I went from a T160i, to a Prowler 13", and now to a Ride 135. Its all about what you want to do. I gave up a little speed for a much more comfortable boat.. If I get into a good "speck" spot, I'll sit there for 8-9 hours.
I couldnt go that in either the 160i or the Prowler.


----------



## abu (Nov 28, 2006)

Croaker...thanks for the web site it is really helpful.

5'10 and 185 I think most of my trips would be shorter paddles for now. I could see myself using in bays, flats, ICW and lakes. I don't think I would be taking it out through the surf but I might want that capability in the future.


I am willing to sacrifice speed for stability and a dry ride. I was reading about the x-factor last night and it seems to be everything I'm looking for but heavy.

Does anyone use the x-factor?

J-Lannon.....How do you like the Ride 135? Is this one I should consider based on the information I listed ablove?

Thanks


----------



## notso (Jul 18, 2005)

I paddle an X factor & really like it. It is the most stable yak out there, & paddles pretty well for it's size/weight.

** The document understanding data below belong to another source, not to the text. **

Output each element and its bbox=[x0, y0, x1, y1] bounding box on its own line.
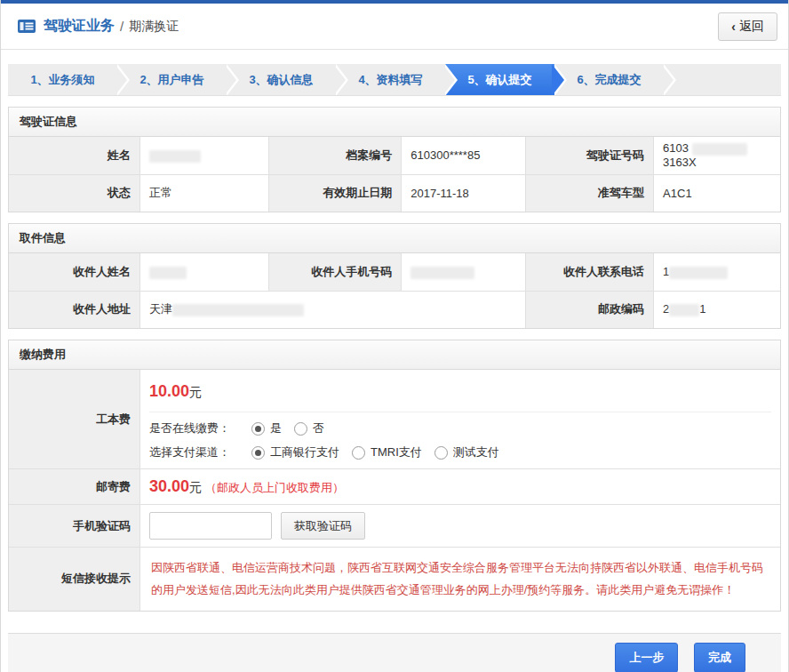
step-5-confirm-submit[interactable]: 5、确认提交 bbox=[445, 64, 554, 95]
pay-channel-row: 选择支付渠道： 工商银行支付 TMRI支付 测试支付 bbox=[149, 444, 771, 460]
redacted-mobile bbox=[410, 267, 474, 279]
name-label: 姓名 bbox=[9, 137, 140, 174]
currency-unit: 元 bbox=[189, 385, 202, 399]
breadcrumb-separator: / bbox=[120, 19, 124, 34]
postage-label: 邮寄费 bbox=[9, 469, 140, 505]
pickup-section-title: 取件信息 bbox=[9, 224, 780, 253]
fees-section-title: 缴纳费用 bbox=[9, 340, 780, 370]
back-button-label: 返回 bbox=[739, 19, 764, 35]
recipient-tel-label: 收件人联系电话 bbox=[526, 253, 654, 291]
channel-tmri-label[interactable]: TMRI支付 bbox=[371, 444, 422, 460]
status-label: 状态 bbox=[9, 174, 140, 212]
step-1-business-notice[interactable]: 1、业务须知 bbox=[8, 64, 117, 95]
radio-channel-tmri[interactable] bbox=[352, 446, 365, 460]
table-row: 姓名 档案编号 610300****85 驾驶证号码 6103 3163X bbox=[9, 137, 780, 174]
pickup-info-table: 收件人姓名 收件人手机号码 收件人联系电话 1 收件人地址 天津 邮政编码 21 bbox=[9, 253, 780, 328]
license-info-table: 姓名 档案编号 610300****85 驾驶证号码 6103 3163X 状态… bbox=[9, 137, 780, 212]
page-title: 驾驶证业务 bbox=[44, 17, 115, 36]
table-row: 状态 正常 有效期止日期 2017-11-18 准驾车型 A1C1 bbox=[9, 174, 780, 212]
expiry-value: 2017-11-18 bbox=[402, 174, 526, 212]
work-fee-label: 工本费 bbox=[9, 370, 140, 469]
sms-code-label: 手机验证码 bbox=[9, 505, 140, 548]
recipient-tel-value: 1 bbox=[654, 253, 780, 291]
sms-code-cell: 获取验证码 bbox=[140, 505, 780, 548]
online-pay-label: 是否在线缴费： bbox=[149, 420, 230, 436]
table-row: 手机验证码 获取验证码 bbox=[9, 505, 780, 548]
address-value: 天津 bbox=[140, 291, 526, 328]
step-4-fill-data[interactable]: 4、资料填写 bbox=[336, 64, 445, 95]
license-no-value: 6103 3163X bbox=[654, 137, 780, 174]
redacted-postcode bbox=[669, 304, 699, 316]
online-pay-row: 是否在线缴费： 是 否 bbox=[149, 420, 771, 436]
postage-amount: 30.00 bbox=[149, 477, 189, 495]
table-row: 收件人姓名 收件人手机号码 收件人联系电话 1 bbox=[9, 253, 780, 291]
breadcrumb-current: 期满换证 bbox=[129, 19, 179, 35]
work-fee-amount-line: 10.00元 bbox=[149, 370, 771, 412]
fees-section: 缴纳费用 工本费 10.00元 是否在线缴费： 是 否 bbox=[8, 340, 781, 612]
step-6-finish-submit[interactable]: 6、完成提交 bbox=[554, 64, 664, 95]
table-row: 短信接收提示 因陕西省联通、电信运营商技术问题，陕西省互联网交通安全综合服务管理… bbox=[9, 548, 780, 611]
step-progress-bar: 1、业务须知 2、用户申告 3、确认信息 4、资料填写 5、确认提交 6、完成提… bbox=[8, 64, 781, 96]
postage-cell: 30.00元（邮政人员上门收取费用） bbox=[140, 469, 780, 505]
table-row: 邮寄费 30.00元（邮政人员上门收取费用） bbox=[9, 469, 780, 505]
sms-tip-text: 因陕西省联通、电信运营商技术问题，陕西省互联网交通安全综合服务管理平台无法向持陕… bbox=[151, 556, 769, 602]
channel-icbc-label[interactable]: 工商银行支付 bbox=[270, 444, 339, 460]
fees-table: 工本费 10.00元 是否在线缴费： 是 否 选择支付渠道： bbox=[9, 370, 780, 611]
pay-channel-label: 选择支付渠道： bbox=[149, 444, 230, 460]
redacted-tel bbox=[669, 267, 728, 279]
file-no-value: 610300****85 bbox=[402, 137, 526, 174]
address-label: 收件人地址 bbox=[9, 291, 140, 328]
recipient-name-label: 收件人姓名 bbox=[9, 253, 140, 291]
table-row: 收件人地址 天津 邮政编码 21 bbox=[9, 291, 780, 328]
online-pay-yes-label[interactable]: 是 bbox=[270, 420, 282, 436]
back-button[interactable]: ‹ 返回 bbox=[718, 12, 777, 41]
radio-channel-test[interactable] bbox=[434, 446, 448, 460]
work-fee-amount: 10.00 bbox=[149, 382, 189, 400]
file-no-label: 档案编号 bbox=[269, 137, 402, 174]
radio-online-pay-yes[interactable] bbox=[251, 422, 265, 436]
step-3-confirm-info[interactable]: 3、确认信息 bbox=[227, 64, 336, 95]
footer-action-bar: 上一步 完成 bbox=[8, 634, 781, 672]
redacted-license-no bbox=[692, 143, 747, 156]
license-no-label: 驾驶证号码 bbox=[526, 137, 654, 174]
status-value: 正常 bbox=[140, 174, 269, 212]
back-chevron-icon: ‹ bbox=[731, 20, 736, 34]
finish-button[interactable]: 完成 bbox=[694, 643, 745, 672]
redacted-address bbox=[172, 304, 304, 316]
redacted-name bbox=[149, 150, 201, 163]
page: 驾驶证业务 / 期满换证 ‹ 返回 1、业务须知 2、用户申告 3、确认信息 4… bbox=[0, 0, 789, 672]
recipient-mobile-label: 收件人手机号码 bbox=[269, 253, 402, 291]
sms-tip-cell: 因陕西省联通、电信运营商技术问题，陕西省互联网交通安全综合服务管理平台无法向持陕… bbox=[140, 548, 780, 611]
radio-channel-icbc[interactable] bbox=[251, 446, 265, 460]
expiry-label: 有效期止日期 bbox=[269, 174, 402, 212]
license-info-section: 驾驶证信息 姓名 档案编号 610300****85 驾驶证号码 6103 31… bbox=[8, 107, 781, 212]
step-2-user-declaration[interactable]: 2、用户申告 bbox=[117, 64, 227, 95]
name-value bbox=[140, 137, 269, 174]
recipient-mobile-value bbox=[402, 253, 526, 291]
recipient-name-value bbox=[140, 253, 269, 291]
redacted-recipient-name bbox=[149, 267, 187, 279]
get-code-button[interactable]: 获取验证码 bbox=[281, 512, 365, 540]
previous-step-button[interactable]: 上一步 bbox=[615, 643, 678, 672]
online-pay-no-label[interactable]: 否 bbox=[313, 420, 324, 436]
license-section-title: 驾驶证信息 bbox=[9, 108, 780, 137]
class-label: 准驾车型 bbox=[526, 174, 654, 212]
channel-test-label[interactable]: 测试支付 bbox=[453, 444, 499, 460]
sms-code-input[interactable] bbox=[149, 512, 272, 540]
table-row: 工本费 10.00元 是否在线缴费： 是 否 选择支付渠道： bbox=[9, 370, 780, 469]
class-value: A1C1 bbox=[654, 174, 780, 212]
pickup-info-section: 取件信息 收件人姓名 收件人手机号码 收件人联系电话 1 收件人地址 天津 邮政… bbox=[8, 223, 781, 329]
radio-online-pay-no[interactable] bbox=[294, 422, 307, 436]
header: 驾驶证业务 / 期满换证 ‹ 返回 bbox=[1, 4, 788, 50]
postage-note: （邮政人员上门收取费用） bbox=[205, 481, 344, 494]
sms-tip-label: 短信接收提示 bbox=[9, 548, 140, 611]
postcode-label: 邮政编码 bbox=[526, 291, 654, 328]
license-card-icon bbox=[17, 19, 36, 34]
postcode-value: 21 bbox=[654, 291, 780, 328]
work-fee-cell: 10.00元 是否在线缴费： 是 否 选择支付渠道： 工商银行支付 bbox=[140, 370, 780, 469]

I will warn you though that Malibu has had some quality control issues and thier customer service has been questioned several times. Do a search on kayakfishingstuff and you will see several threads on those issues. If you decide to go with a malibu, make sure you use a reputable dealer that will stand behind what they sell. Some folks have gone thru 2-3 boats before they got a good one (others have had exactly zero problems and love thier boats).


----------



## J_Lannon (Jul 23, 2003)

abu said:


> Croaker...thanks for the web site it is really helpful.
> 
> 5'10 and 185 I think most of my trips would be shorter paddles for now. I could see myself using in bays, flats, ICW and lakes. I don't think I would be taking it out through the surf but I might want that capability in the future.
> 
> ...




First of all, most any SOT is extremely stable. After a hour or so, you will feel like its a chore to tip it over because your balance becomes in tune with what your doing. Yes some SOT's are more stable than others. But unless the boat is really wide like my Ride 135, I cant tell the difference anymore. The stability issue is way over blown, kinda like "wet ride & dry ride".

Yes, I love the RIDE 135, its ultra roomy, with a great seat system. But it is also pretty heavy at 65+ lbs. Dont ask me why a guy with a bad back bought one.: rolleyes:

Dont worry about stability... and dry versus wet ride issues.. Trust me, ...... unless your an absolute Klutz, you will feel stable on most any SOT type kayak after you get some seat time.

Your welcome to try mine out, just leave a 2-3 beer deposit.


----------